俺も『浴衣』を着ていたが、歩き方に気をつけなければすぐ着崩れるので正直動きにくい。それでも彼女と並ぶなら祭りの『正装』とやらをするべきかと思ってしばらく我慢する。
夏祭りという非日常な風景も相まって、どこかふわふわとした心地だ。
レスリーはといえば、立ち止まって一点をじっと食い入るように見つめている。その先には今の心地と似たようなふわふわとした菓子(とそれを作っている店主の姿)がある。
「レスリー?」
声を掛けると彼女がこちらを向く。
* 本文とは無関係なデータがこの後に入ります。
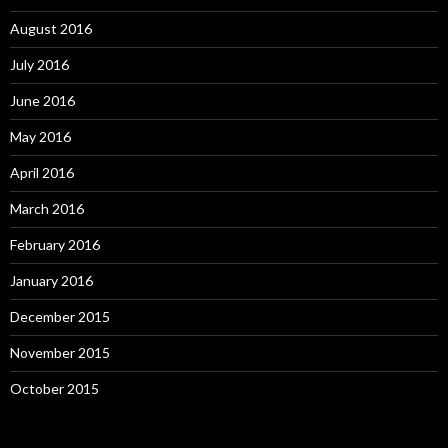
August 2016
July 2016
June 2016
May 2016
April 2016
March 2016
February 2016
January 2016
December 2015
November 2015
October 2015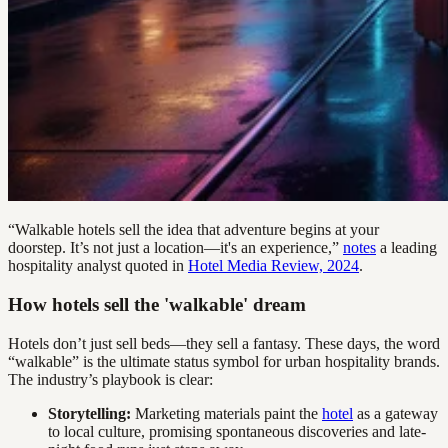
“Walkable hotels sell the idea that adventure begins at your
doorstep. It’s not just a location—it's an experience,”
notes
a leading
hospitality analyst quoted in
Hotel Media Review, 2024
.
How hotels sell the 'walkable' dream
Hotels don’t just sell beds—they sell a fantasy. These days, the word
“walkable” is the ultimate status symbol for urban hospitality brands.
The industry’s playbook is clear:
Storytelling:
Marketing materials paint the
hotel
as a gateway
to local culture, promising spontaneous discoveries and late-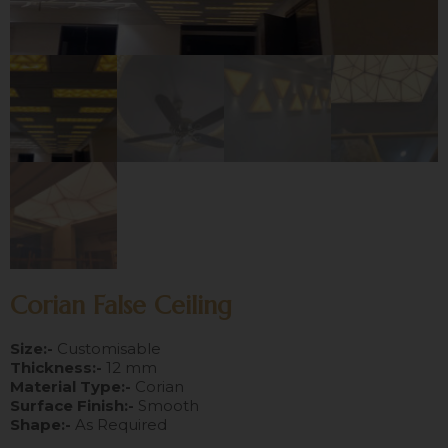
Corian False Ceiling
Size:-
Customisable
Thickness:-
12 mm
Material Type:-
Corian
Surface Finish:-
Smooth
Shape:-
As Required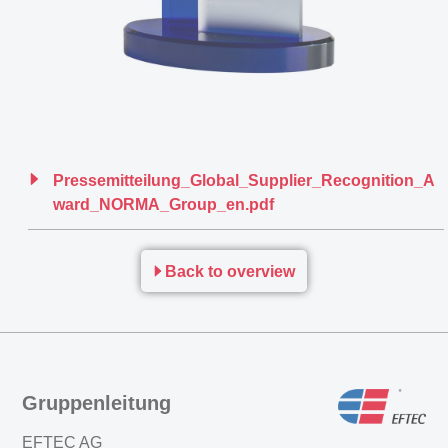
Pressemitteilung_Global_Supplier_Recognition_A
ward_NORMA_Group_en.pdf
Back to overview
Gruppenleitung
EFTEC AG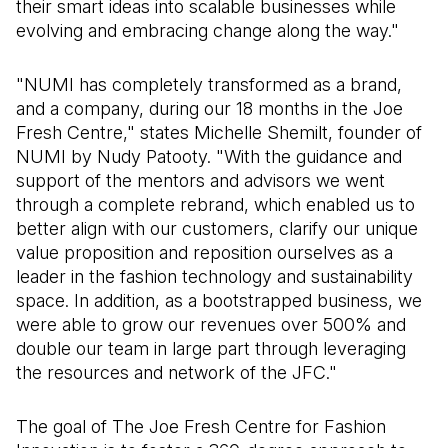
their smart ideas into scalable businesses while
evolving and embracing change along the way."
"NUMI has completely transformed as a brand,
and a company, during our 18 months in the Joe
Fresh Centre," states Michelle Shemilt, founder of
NUMI by Nudy Patooty. "With the guidance and
support of the mentors and advisors we went
through a complete rebrand, which enabled us to
better align with our customers, clarify our unique
value proposition and reposition ourselves as a
leader in the fashion technology and sustainability
space. In addition, as a bootstrapped business, we
were able to grow our revenues over 500% and
double our team in large part through leveraging
the resources and network of the JFC."
The goal of The Joe Fresh Centre for Fashion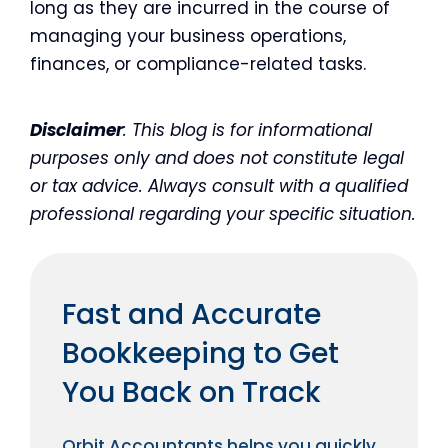
long as they are incurred in the course of
managing your business operations,
finances, or compliance-related tasks.
Disclaimer
: This blog is for informational
purposes only and does not constitute legal
or tax advice. Always consult with a qualified
professional regarding your specific situation.
Fast and Accurate
Bookkeeping to Get
You Back on Track
Orbit Accountants helps you quickly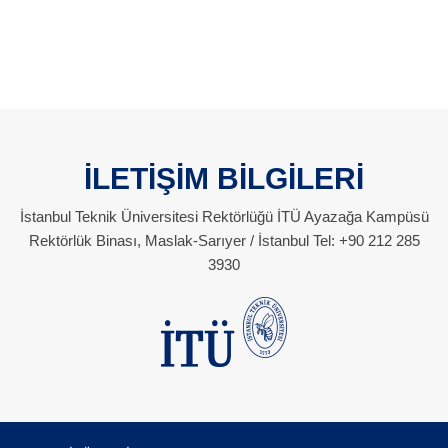
İLETİŞİM BİLGİLERİ
İstanbul Teknik Üniversitesi Rektörlüğü İTÜ Ayazağa Kampüsü
Rektörlük Binası, Maslak-Sarıyer / İstanbul Tel: +90 212 285
3930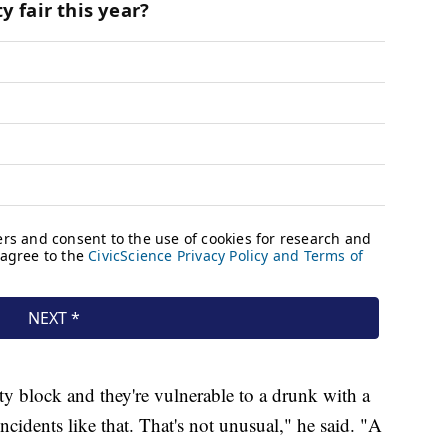
ity block and they're vulnerable to a drunk with a
ncidents like that. That's not unusual," he said. "A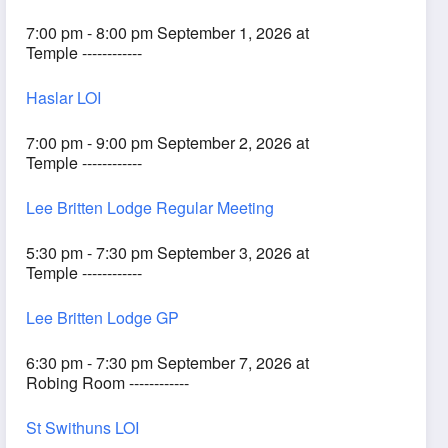
7:00 pm - 8:00 pm September 1, 2026 at
Temple ------------
Haslar LOI
7:00 pm - 9:00 pm September 2, 2026 at
Temple ------------
Lee Britten Lodge Regular Meeting
5:30 pm - 7:30 pm September 3, 2026 at
Temple ------------
Lee Britten Lodge GP
6:30 pm - 7:30 pm September 7, 2026 at
Robing Room ------------
St Swithuns LOI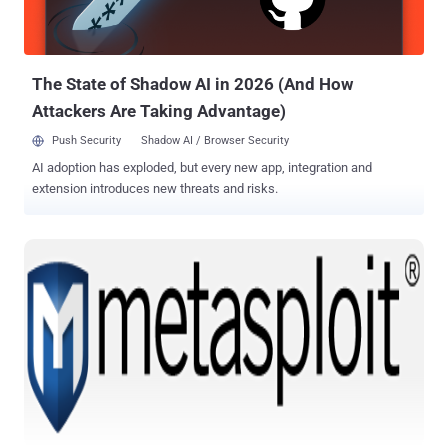
contributors. These scripts demonstrate the power of Metasploit’s
extensible architecture, allowing programmatic Metasploit module
usage through the powerful Ruby scripting language. Download
Metasploit Framework 4.2....
The State of Shadow AI in 2026 (And How
Attackers Are Taking Advantage)
Push Security
Shadow AI / Browser Security
AI adoption has exploded, but every new app, integration and
extension introduces new threats and risks.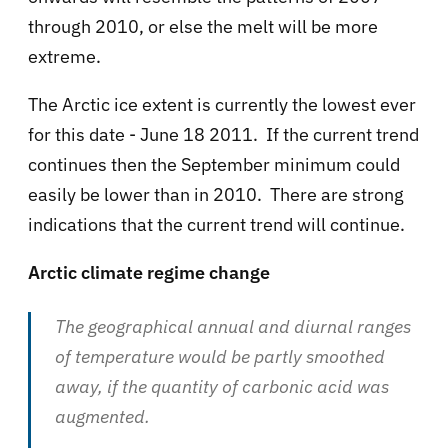
through 2010, or else the melt will be more
extreme.
The Arctic ice extent is currently the lowest ever
for this date - June 18 2011. If the current trend
continues then the September minimum could
easily be lower than in 2010. There are strong
indications that the current trend will continue.
Arctic climate regime change
The geographical annual and diurnal ranges
of temperature would be partly smoothed
away, if the quantity of carbonic acid was
augmented.
...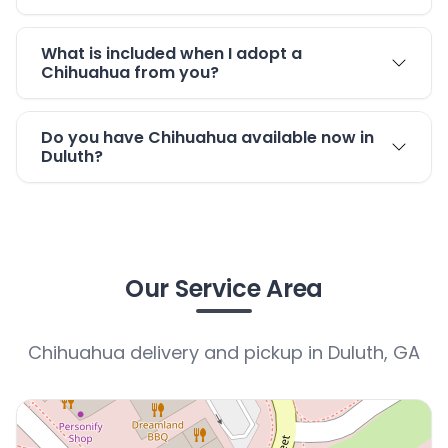
What is included when I adopt a
Chihuahua from you?
Do you have Chihuahua available now in
Duluth?
Our Service Area
Chihuahua delivery and pickup in Duluth, GA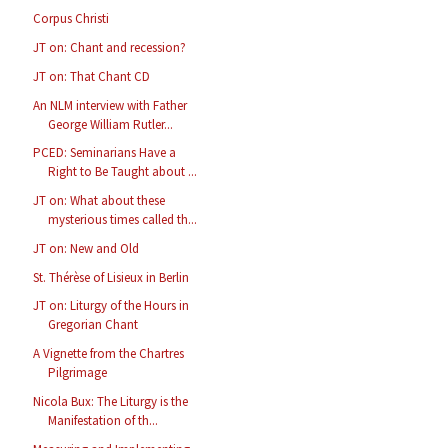
Corpus Christi
JT on: Chant and recession?
JT on: That Chant CD
An NLM interview with Father
George William Rutler...
PCED: Seminarians Have a
Right to Be Taught about ...
JT on: What about these
mysterious times called th...
JT on: New and Old
St. Thérèse of Lisieux in Berlin
JT on: Liturgy of the Hours in
Gregorian Chant
A Vignette from the Chartres
Pilgrimage
Nicola Bux: The Liturgy is the
Manifestation of th...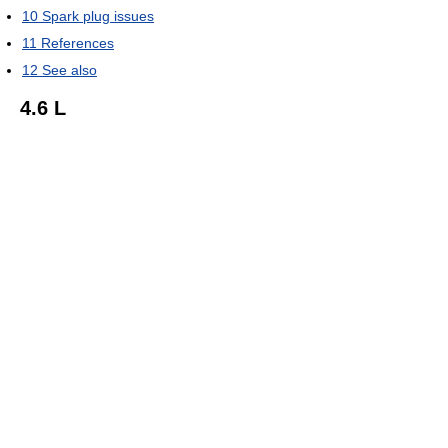
10
Spark plug issues
11
References
12
See also
4.6 L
夜店の明かりをうつした瞳はそれだけが理由ではなく輝いているように見えた。
「これ、食べられるんだろう? 熱心にじっと見つめて、そんなに腹が減っているのか?」
「もう、違うわよ」
店を指さしながら揶揄うと、彼女は予想通り頬を膨らませる。冗談だよ、わかってるって。注意を引きたくなるのは昔から変わらないんだ。今は自覚してるだけマシってところか。
「わたあめ、か? これが気になるのか」
彼女が頷くのを見てとると、俺は店の正面に向かって、わたあめを二つ注文した。
バンガードに来て気づいたことがある。レスリーはよく『いつもと違うもの』や『新しいもの』を選ぶ。好奇心が強いのだ。俺のことはため息つきで愚痴のように言うくせに、レスリーも大概だと思う。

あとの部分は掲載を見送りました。